**About this exercise**:
Whatever appears in the records, write it out again exactly.

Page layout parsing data
★ ★ ★ ★ ★ ★ ★

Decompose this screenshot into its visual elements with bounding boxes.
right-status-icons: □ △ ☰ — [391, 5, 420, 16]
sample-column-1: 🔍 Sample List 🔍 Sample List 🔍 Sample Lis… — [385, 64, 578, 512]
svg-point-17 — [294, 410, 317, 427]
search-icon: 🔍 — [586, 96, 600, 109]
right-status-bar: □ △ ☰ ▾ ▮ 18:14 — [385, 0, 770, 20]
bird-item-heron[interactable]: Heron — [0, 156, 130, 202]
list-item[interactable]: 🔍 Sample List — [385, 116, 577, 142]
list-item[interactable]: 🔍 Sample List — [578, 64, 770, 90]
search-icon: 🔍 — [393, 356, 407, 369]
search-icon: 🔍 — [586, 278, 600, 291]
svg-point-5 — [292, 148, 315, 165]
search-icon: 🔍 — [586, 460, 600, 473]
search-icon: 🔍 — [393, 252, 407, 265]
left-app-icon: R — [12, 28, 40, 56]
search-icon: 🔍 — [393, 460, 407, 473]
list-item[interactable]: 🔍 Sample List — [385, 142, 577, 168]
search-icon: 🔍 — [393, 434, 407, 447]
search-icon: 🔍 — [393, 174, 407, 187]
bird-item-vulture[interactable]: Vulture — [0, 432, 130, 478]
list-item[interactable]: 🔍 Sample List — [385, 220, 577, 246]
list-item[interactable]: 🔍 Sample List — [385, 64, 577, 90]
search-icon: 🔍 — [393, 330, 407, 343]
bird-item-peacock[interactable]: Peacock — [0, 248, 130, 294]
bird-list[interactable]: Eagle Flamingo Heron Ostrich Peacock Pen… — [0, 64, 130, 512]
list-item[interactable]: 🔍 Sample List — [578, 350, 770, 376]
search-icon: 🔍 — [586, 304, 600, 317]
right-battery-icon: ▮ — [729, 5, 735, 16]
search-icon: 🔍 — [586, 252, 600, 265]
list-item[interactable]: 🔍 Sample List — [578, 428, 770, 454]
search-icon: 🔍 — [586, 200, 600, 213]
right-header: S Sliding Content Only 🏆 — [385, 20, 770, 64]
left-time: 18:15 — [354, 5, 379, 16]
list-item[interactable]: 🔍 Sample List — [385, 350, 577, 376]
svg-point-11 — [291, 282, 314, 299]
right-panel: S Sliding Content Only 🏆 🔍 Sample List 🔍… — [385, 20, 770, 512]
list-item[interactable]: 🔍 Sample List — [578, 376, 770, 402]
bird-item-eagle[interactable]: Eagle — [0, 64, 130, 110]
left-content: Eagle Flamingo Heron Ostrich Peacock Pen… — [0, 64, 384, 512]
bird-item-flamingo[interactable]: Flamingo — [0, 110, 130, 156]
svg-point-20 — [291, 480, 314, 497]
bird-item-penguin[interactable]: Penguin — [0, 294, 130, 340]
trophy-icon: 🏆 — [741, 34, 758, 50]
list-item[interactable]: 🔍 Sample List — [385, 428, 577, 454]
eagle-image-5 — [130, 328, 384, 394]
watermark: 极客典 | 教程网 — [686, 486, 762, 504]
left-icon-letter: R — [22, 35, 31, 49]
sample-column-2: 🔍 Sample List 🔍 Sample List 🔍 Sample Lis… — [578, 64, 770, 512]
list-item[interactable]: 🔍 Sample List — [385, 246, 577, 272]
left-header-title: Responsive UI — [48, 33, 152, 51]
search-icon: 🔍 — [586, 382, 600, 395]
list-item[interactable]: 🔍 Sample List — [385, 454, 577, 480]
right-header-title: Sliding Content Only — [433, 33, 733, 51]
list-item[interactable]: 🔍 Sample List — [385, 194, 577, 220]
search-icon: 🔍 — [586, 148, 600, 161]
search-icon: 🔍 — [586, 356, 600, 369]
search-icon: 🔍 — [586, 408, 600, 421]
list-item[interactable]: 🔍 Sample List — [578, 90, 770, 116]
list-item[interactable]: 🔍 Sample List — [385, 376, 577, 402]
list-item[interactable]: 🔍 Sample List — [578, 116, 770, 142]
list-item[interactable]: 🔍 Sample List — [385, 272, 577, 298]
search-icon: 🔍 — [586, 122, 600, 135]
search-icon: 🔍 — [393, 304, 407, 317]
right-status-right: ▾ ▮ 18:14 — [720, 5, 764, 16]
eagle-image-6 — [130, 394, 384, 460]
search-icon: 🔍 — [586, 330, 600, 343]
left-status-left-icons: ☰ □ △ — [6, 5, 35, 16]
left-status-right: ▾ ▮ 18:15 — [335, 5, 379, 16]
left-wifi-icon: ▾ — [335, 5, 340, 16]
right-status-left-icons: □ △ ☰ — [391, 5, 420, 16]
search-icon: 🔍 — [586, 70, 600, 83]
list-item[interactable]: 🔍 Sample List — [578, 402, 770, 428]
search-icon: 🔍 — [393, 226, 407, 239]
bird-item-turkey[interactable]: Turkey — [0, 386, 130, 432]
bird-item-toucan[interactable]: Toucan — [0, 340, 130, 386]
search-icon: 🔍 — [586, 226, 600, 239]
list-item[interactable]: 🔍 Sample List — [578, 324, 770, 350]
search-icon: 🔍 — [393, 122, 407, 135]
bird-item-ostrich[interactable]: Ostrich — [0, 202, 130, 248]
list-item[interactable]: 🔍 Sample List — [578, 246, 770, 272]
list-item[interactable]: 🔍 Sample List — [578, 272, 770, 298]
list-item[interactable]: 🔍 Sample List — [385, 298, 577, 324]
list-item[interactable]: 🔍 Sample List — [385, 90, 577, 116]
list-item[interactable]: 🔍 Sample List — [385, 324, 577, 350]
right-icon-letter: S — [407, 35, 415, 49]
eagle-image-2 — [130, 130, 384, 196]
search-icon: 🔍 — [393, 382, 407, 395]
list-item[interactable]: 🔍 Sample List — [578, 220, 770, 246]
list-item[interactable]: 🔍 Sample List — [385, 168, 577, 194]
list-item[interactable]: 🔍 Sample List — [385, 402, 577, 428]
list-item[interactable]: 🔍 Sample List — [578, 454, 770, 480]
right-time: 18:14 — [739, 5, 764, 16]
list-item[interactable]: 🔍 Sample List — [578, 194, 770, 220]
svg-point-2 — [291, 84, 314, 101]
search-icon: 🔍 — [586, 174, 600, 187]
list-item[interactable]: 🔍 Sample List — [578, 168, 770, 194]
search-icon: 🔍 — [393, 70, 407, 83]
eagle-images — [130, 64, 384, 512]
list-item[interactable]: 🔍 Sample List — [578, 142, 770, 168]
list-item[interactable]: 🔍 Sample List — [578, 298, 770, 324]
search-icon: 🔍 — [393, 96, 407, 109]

★ ★ ★ ★ ★ ★ ★

**Solution to this task**:
Decompose this screenshot into its visual elements with bounding boxes.
right-status-icons: □ △ ☰ — [391, 5, 420, 16]
sample-column-1: 🔍 Sample List 🔍 Sample List 🔍 Sample Lis… — [385, 64, 578, 512]
svg-point-17 — [294, 410, 317, 427]
search-icon: 🔍 — [586, 96, 600, 109]
right-status-bar: □ △ ☰ ▾ ▮ 18:14 — [385, 0, 770, 20]
bird-item-heron[interactable]: Heron — [0, 156, 130, 202]
list-item[interactable]: 🔍 Sample List — [385, 116, 577, 142]
list-item[interactable]: 🔍 Sample List — [578, 64, 770, 90]
search-icon: 🔍 — [393, 356, 407, 369]
search-icon: 🔍 — [586, 278, 600, 291]
svg-point-5 — [292, 148, 315, 165]
search-icon: 🔍 — [586, 460, 600, 473]
search-icon: 🔍 — [393, 252, 407, 265]
left-app-icon: R — [12, 28, 40, 56]
search-icon: 🔍 — [393, 460, 407, 473]
list-item[interactable]: 🔍 Sample List — [385, 142, 577, 168]
search-icon: 🔍 — [393, 434, 407, 447]
search-icon: 🔍 — [393, 174, 407, 187]
bird-item-vulture[interactable]: Vulture — [0, 432, 130, 478]
list-item[interactable]: 🔍 Sample List — [385, 220, 577, 246]
list-item[interactable]: 🔍 Sample List — [385, 64, 577, 90]
search-icon: 🔍 — [393, 330, 407, 343]
bird-item-peacock[interactable]: Peacock — [0, 248, 130, 294]
bird-list[interactable]: Eagle Flamingo Heron Ostrich Peacock Pen… — [0, 64, 130, 512]
list-item[interactable]: 🔍 Sample List — [578, 350, 770, 376]
search-icon: 🔍 — [586, 304, 600, 317]
right-battery-icon: ▮ — [729, 5, 735, 16]
search-icon: 🔍 — [586, 252, 600, 265]
list-item[interactable]: 🔍 Sample List — [578, 428, 770, 454]
search-icon: 🔍 — [586, 200, 600, 213]
right-header: S Sliding Content Only 🏆 — [385, 20, 770, 64]
left-time: 18:15 — [354, 5, 379, 16]
list-item[interactable]: 🔍 Sample List — [385, 350, 577, 376]
svg-point-11 — [291, 282, 314, 299]
right-panel: S Sliding Content Only 🏆 🔍 Sample List 🔍… — [385, 20, 770, 512]
list-item[interactable]: 🔍 Sample List — [578, 376, 770, 402]
bird-item-eagle[interactable]: Eagle — [0, 64, 130, 110]
left-content: Eagle Flamingo Heron Ostrich Peacock Pen… — [0, 64, 384, 512]
bird-item-flamingo[interactable]: Flamingo — [0, 110, 130, 156]
svg-point-20 — [291, 480, 314, 497]
bird-item-penguin[interactable]: Penguin — [0, 294, 130, 340]
trophy-icon: 🏆 — [741, 34, 758, 50]
list-item[interactable]: 🔍 Sample List — [385, 428, 577, 454]
eagle-image-5 — [130, 328, 384, 394]
watermark: 极客典 | 教程网 — [686, 486, 762, 504]
left-icon-letter: R — [22, 35, 31, 49]
sample-column-2: 🔍 Sample List 🔍 Sample List 🔍 Sample Lis… — [578, 64, 770, 512]
list-item[interactable]: 🔍 Sample List — [385, 246, 577, 272]
left-header-title: Responsive UI — [48, 33, 152, 51]
search-icon: 🔍 — [586, 382, 600, 395]
list-item[interactable]: 🔍 Sample List — [385, 454, 577, 480]
right-header-title: Sliding Content Only — [433, 33, 733, 51]
list-item[interactable]: 🔍 Sample List — [385, 194, 577, 220]
search-icon: 🔍 — [586, 148, 600, 161]
search-icon: 🔍 — [586, 356, 600, 369]
search-icon: 🔍 — [586, 408, 600, 421]
list-item[interactable]: 🔍 Sample List — [578, 90, 770, 116]
list-item[interactable]: 🔍 Sample List — [385, 376, 577, 402]
list-item[interactable]: 🔍 Sample List — [578, 116, 770, 142]
list-item[interactable]: 🔍 Sample List — [385, 272, 577, 298]
search-icon: 🔍 — [586, 122, 600, 135]
search-icon: 🔍 — [393, 304, 407, 317]
right-status-right: ▾ ▮ 18:14 — [720, 5, 764, 16]
eagle-image-6 — [130, 394, 384, 460]
search-icon: 🔍 — [586, 330, 600, 343]
left-status-left-icons: ☰ □ △ — [6, 5, 35, 16]
left-status-right: ▾ ▮ 18:15 — [335, 5, 379, 16]
left-wifi-icon: ▾ — [335, 5, 340, 16]
right-status-left-icons: □ △ ☰ — [391, 5, 420, 16]
search-icon: 🔍 — [586, 70, 600, 83]
list-item[interactable]: 🔍 Sample List — [578, 402, 770, 428]
search-icon: 🔍 — [393, 226, 407, 239]
bird-item-turkey[interactable]: Turkey — [0, 386, 130, 432]
bird-item-toucan[interactable]: Toucan — [0, 340, 130, 386]
search-icon: 🔍 — [586, 226, 600, 239]
list-item[interactable]: 🔍 Sample List — [578, 324, 770, 350]
search-icon: 🔍 — [393, 122, 407, 135]
bird-item-ostrich[interactable]: Ostrich — [0, 202, 130, 248]
list-item[interactable]: 🔍 Sample List — [578, 246, 770, 272]
list-item[interactable]: 🔍 Sample List — [578, 272, 770, 298]
list-item[interactable]: 🔍 Sample List — [385, 298, 577, 324]
list-item[interactable]: 🔍 Sample List — [385, 90, 577, 116]
list-item[interactable]: 🔍 Sample List — [385, 324, 577, 350]
right-icon-letter: S — [407, 35, 415, 49]
eagle-image-2 — [130, 130, 384, 196]
search-icon: 🔍 — [393, 382, 407, 395]
list-item[interactable]: 🔍 Sample List — [578, 220, 770, 246]
list-item[interactable]: 🔍 Sample List — [385, 168, 577, 194]
list-item[interactable]: 🔍 Sample List — [385, 402, 577, 428]
list-item[interactable]: 🔍 Sample List — [578, 454, 770, 480]
right-time: 18:14 — [739, 5, 764, 16]
list-item[interactable]: 🔍 Sample List — [578, 194, 770, 220]
svg-point-2 — [291, 84, 314, 101]
search-icon: 🔍 — [586, 174, 600, 187]
list-item[interactable]: 🔍 Sample List — [578, 168, 770, 194]
search-icon: 🔍 — [393, 70, 407, 83]
eagle-images — [130, 64, 384, 512]
list-item[interactable]: 🔍 Sample List — [578, 142, 770, 168]
list-item[interactable]: 🔍 Sample List — [578, 298, 770, 324]
search-icon: 🔍 — [393, 96, 407, 109]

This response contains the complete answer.